■ **Work to be completed**:
Using the listing below, select the lines with the word "performance" and copy them.

■ **Material supplied**:
———
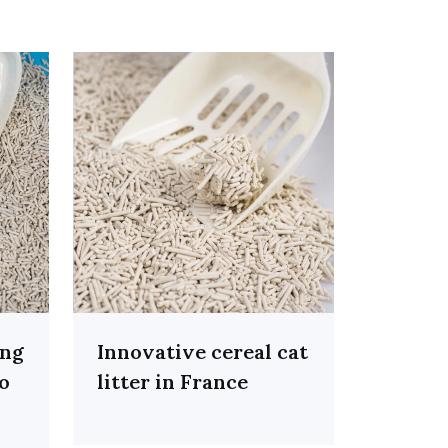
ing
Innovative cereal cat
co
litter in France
———
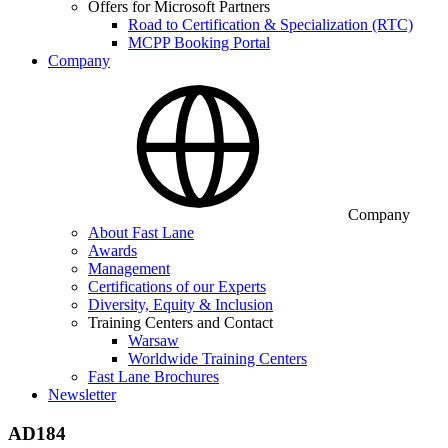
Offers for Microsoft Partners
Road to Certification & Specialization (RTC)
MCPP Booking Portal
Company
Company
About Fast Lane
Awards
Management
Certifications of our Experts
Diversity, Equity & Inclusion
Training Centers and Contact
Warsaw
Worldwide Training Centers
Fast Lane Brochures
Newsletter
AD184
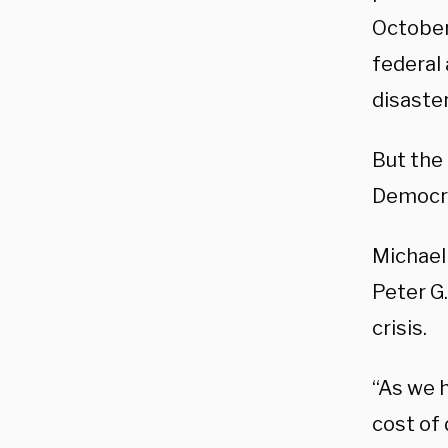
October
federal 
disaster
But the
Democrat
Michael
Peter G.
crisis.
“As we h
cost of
———
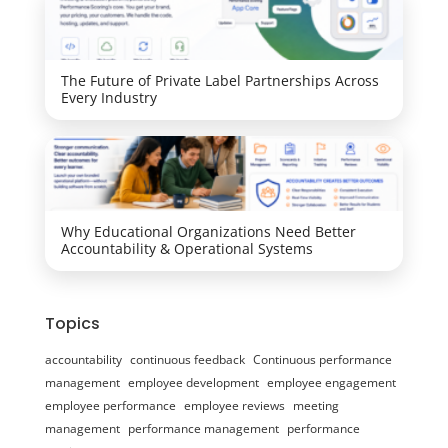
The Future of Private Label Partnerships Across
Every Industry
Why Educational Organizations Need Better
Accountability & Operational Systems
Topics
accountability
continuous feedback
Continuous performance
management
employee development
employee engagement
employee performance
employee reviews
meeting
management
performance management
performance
———
■ **Response**:
Continuous performance
employee performance
performance management
performance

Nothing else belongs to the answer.